Only the lines from the first line of the records through the line containing "when shooting one-handed, whether" belong in the answer. Copy them exactly.

Start of DATA EXTRACT

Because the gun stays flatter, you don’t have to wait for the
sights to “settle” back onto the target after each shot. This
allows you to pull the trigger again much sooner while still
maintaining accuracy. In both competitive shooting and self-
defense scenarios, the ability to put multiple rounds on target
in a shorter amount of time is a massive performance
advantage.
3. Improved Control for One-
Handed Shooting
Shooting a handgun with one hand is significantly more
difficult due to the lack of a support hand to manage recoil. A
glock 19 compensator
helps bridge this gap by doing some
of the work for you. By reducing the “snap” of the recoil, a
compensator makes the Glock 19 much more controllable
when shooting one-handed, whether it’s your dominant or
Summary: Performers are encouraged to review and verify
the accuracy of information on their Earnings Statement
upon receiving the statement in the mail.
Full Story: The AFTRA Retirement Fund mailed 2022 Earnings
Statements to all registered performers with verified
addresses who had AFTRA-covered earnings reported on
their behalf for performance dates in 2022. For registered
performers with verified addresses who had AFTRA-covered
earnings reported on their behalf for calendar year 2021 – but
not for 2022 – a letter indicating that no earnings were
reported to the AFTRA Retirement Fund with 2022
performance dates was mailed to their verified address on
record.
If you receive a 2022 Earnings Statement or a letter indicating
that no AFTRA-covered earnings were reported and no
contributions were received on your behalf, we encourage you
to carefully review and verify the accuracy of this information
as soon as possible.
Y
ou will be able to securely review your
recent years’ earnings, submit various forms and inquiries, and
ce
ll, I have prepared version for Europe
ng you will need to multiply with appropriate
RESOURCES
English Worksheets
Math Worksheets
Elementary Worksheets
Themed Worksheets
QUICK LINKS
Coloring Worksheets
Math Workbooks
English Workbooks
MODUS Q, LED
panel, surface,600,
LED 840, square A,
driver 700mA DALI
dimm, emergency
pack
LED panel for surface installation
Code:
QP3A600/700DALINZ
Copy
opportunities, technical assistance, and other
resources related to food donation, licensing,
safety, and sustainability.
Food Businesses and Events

End of DATA EXTRACT

(ANSWER AREA)
Because the gun stays flatter, you don’t have to wait for the
sights to “settle” back onto the target after each shot. This
allows you to pull the trigger again much sooner while still
maintaining accuracy. In both competitive shooting and self-
defense scenarios, the ability to put multiple rounds on target
in a shorter amount of time is a massive performance
advantage.
3. Improved Control for One-
Handed Shooting
Shooting a handgun with one hand is significantly more
difficult due to the lack of a support hand to manage recoil. A
glock 19 compensator
helps bridge this gap by doing some
of the work for you. By reducing the “snap” of the recoil, a
compensator makes the Glock 19 much more controllable
when shooting one-handed, whether it’s your dominant or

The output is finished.